The West’s man in Kabul likely to achieve little more than Moscow’s men did

Zafar Bangash

On December 22, almost exactly 22 years after the Soviets installed a puppet government (on December 27, 1979, headed by Babrak Karmal) in Kabul, the Americans repeated the feat. Hamid Karzai was “sworn in” as prime minister with British troops guarding the interior ministry building where the ceremony took place, and General Tommy Franks, head of the US Central Command, looking on. A touch of drama was added to the ceremony by a giant portrait of Ahmed Shah Masoud, the assassinated Northern Alliance commander, glaring at the audience of some 2,000 assorted tribal elders, warlords, foreign diplomats and hangers-on. There were other idiosyncracies as well: three flags instead of a single Afghan flag decked the platform; each group claimed that its flag represented Afghanistan.

All this was dwarfed by the news that US planes had bombed a convoy of Afghan elders from eastern Afghanistan who were on their way to Kabul for the ceremony, killing 65 of them. Reliable sources report that an Afghan warlord, Bacha Khan, unable to extort money from the convoy, had contacted the Americans to allege that Taliban and al-Qaeda fighters were in it. That was enough to provoke the trigger-happy Americans.

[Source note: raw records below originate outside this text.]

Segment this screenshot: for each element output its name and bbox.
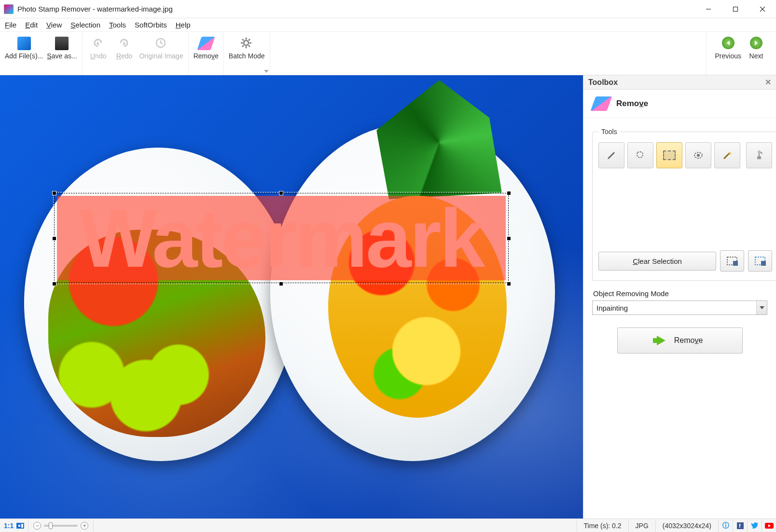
svg-rect-21 xyxy=(761,261,766,266)
marquee-icon xyxy=(663,150,676,160)
toolbox-close-icon[interactable]: ✕ xyxy=(765,78,771,87)
status-dimensions: (4032x3024x24) xyxy=(655,519,718,532)
svg-rect-16 xyxy=(757,156,761,159)
workspace: Watermark Toolbox ✕ Remove Tools xyxy=(0,75,776,518)
maximize-button[interactable] xyxy=(722,0,749,18)
menu-file[interactable]: File xyxy=(5,21,16,29)
menu-view[interactable]: View xyxy=(46,21,62,29)
selection-handle-nw[interactable] xyxy=(52,191,56,195)
toolbar: Add File(s)... Save as... Undo Redo Orig… xyxy=(0,32,776,75)
svg-point-5 xyxy=(244,41,249,45)
eraser-icon xyxy=(591,96,612,111)
youtube-icon[interactable] xyxy=(762,519,776,532)
save-as-button[interactable]: Save as... xyxy=(45,34,79,61)
status-bar: 1:1 − + Time (s): 0.2 JPG (4032x3024x24)… xyxy=(0,518,776,532)
toolbox-section-header: Remove xyxy=(583,90,776,118)
svg-line-12 xyxy=(249,39,250,41)
original-image-button[interactable]: Original Image xyxy=(138,34,185,61)
load-selection-button[interactable] xyxy=(748,250,772,272)
redo-button[interactable]: Redo xyxy=(111,34,138,61)
menu-help[interactable]: Help xyxy=(176,21,191,29)
zoom-out-button[interactable]: − xyxy=(33,522,41,530)
tool-color-select[interactable] xyxy=(685,142,711,168)
batch-mode-button[interactable]: Batch Mode xyxy=(227,34,267,61)
eraser-icon xyxy=(197,37,215,50)
selection-handle-e[interactable] xyxy=(507,236,511,241)
add-files-button[interactable]: Add File(s)... xyxy=(3,34,45,61)
svg-rect-19 xyxy=(733,261,738,266)
info-icon[interactable]: ⓘ xyxy=(718,519,733,532)
menu-selection[interactable]: Selection xyxy=(70,21,100,29)
add-files-icon xyxy=(17,37,31,50)
save-icon xyxy=(55,37,69,50)
canvas[interactable]: Watermark xyxy=(0,75,583,518)
selection-handle-sw[interactable] xyxy=(52,282,56,286)
toolbox-title: Toolbox xyxy=(588,78,618,87)
facebook-icon[interactable]: f xyxy=(733,519,747,532)
save-selection-button[interactable] xyxy=(720,250,744,272)
tools-legend: Tools xyxy=(598,128,620,136)
menu-tools[interactable]: Tools xyxy=(109,21,126,29)
svg-rect-1 xyxy=(734,7,738,11)
menu-softorbits[interactable]: SoftOrbits xyxy=(135,21,167,29)
redo-icon xyxy=(118,37,131,50)
svg-point-17 xyxy=(758,150,761,153)
svg-line-10 xyxy=(242,39,244,41)
svg-point-15 xyxy=(697,154,700,157)
menu-edit[interactable]: Edit xyxy=(25,21,38,29)
gear-icon xyxy=(240,37,253,50)
svg-text:f: f xyxy=(739,523,741,529)
zoom-in-button[interactable]: + xyxy=(81,522,88,530)
selection-handle-n[interactable] xyxy=(279,191,283,195)
remove-action-button[interactable]: Remove xyxy=(617,327,743,354)
tool-clone-stamp[interactable] xyxy=(746,142,772,168)
zoom-track[interactable] xyxy=(44,525,78,527)
app-icon xyxy=(4,4,14,14)
previous-button[interactable]: Previous xyxy=(713,34,743,61)
twitter-icon[interactable] xyxy=(747,519,762,532)
selection-handle-w[interactable] xyxy=(52,236,56,241)
remove-button-toolbar[interactable]: Remove xyxy=(192,34,221,61)
minimize-button[interactable] xyxy=(695,0,722,18)
mode-select[interactable]: Inpainting xyxy=(592,300,767,315)
zoom-slider[interactable]: − + xyxy=(28,519,94,532)
fit-screen-icon[interactable] xyxy=(16,523,24,529)
window-title: Photo Stamp Remover - watermarked-image.… xyxy=(17,5,173,13)
chevron-down-icon xyxy=(756,301,767,314)
tool-rectangle-select[interactable] xyxy=(656,142,682,168)
selection-rectangle[interactable] xyxy=(54,193,509,283)
prev-icon xyxy=(722,37,734,49)
title-bar: Photo Stamp Remover - watermarked-image.… xyxy=(0,0,776,18)
history-icon xyxy=(154,37,168,50)
zoom-thumb[interactable] xyxy=(49,522,53,529)
mode-value: Inpainting xyxy=(593,304,756,312)
next-button[interactable]: Next xyxy=(743,34,769,61)
undo-icon xyxy=(92,37,105,50)
tools-fieldset: Tools Clear Selection xyxy=(592,128,776,281)
mode-label: Object Removing Mode xyxy=(593,289,767,298)
selection-handle-se[interactable] xyxy=(507,282,511,286)
selection-handle-ne[interactable] xyxy=(507,191,511,195)
close-button[interactable] xyxy=(749,0,776,18)
svg-line-13 xyxy=(242,45,244,47)
selection-handle-s[interactable] xyxy=(279,282,283,286)
zoom-ratio[interactable]: 1:1 xyxy=(4,522,14,530)
arrow-right-icon xyxy=(657,336,665,345)
status-time: Time (s): 0.2 xyxy=(577,519,628,532)
tool-pencil[interactable] xyxy=(598,142,624,168)
status-format: JPG xyxy=(628,519,655,532)
next-icon xyxy=(750,37,762,49)
toolbox-header: Toolbox ✕ xyxy=(583,75,776,90)
overflow-handle[interactable] xyxy=(264,70,269,73)
undo-button[interactable]: Undo xyxy=(85,34,111,61)
toolbox-panel: Toolbox ✕ Remove Tools Clear Sel xyxy=(583,75,776,518)
svg-line-11 xyxy=(249,45,250,47)
tool-magic-wand[interactable] xyxy=(714,142,740,168)
clear-selection-button[interactable]: Clear Selection xyxy=(598,252,716,271)
menu-bar: File Edit View Selection Tools SoftOrbit… xyxy=(0,18,776,32)
tool-free-select[interactable] xyxy=(627,142,653,168)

Now that a humpty-dumpty government has been put together, the task of rebuilding the country can begin. But all indications are that this will not be easy. Most of the 29 ministers failed to show up at their offices on December 24, the new government’s first working day according to its official schedule. The cabinet had held its first meeting the day before; in it Karzai had outlined his government’s priorities: reconstruction, the economy and bringing about “peace and stability”. According to an Agence France Presse report from Kabul, some ministries had been provided with “start-up kits” by foreign donors (chairs, desks, computers, telephones and so on), but others were left out. The Martyrs and Disabled Ministry appears to be in particularly bad shape: its building is badly damaged and there is hardly any furniture.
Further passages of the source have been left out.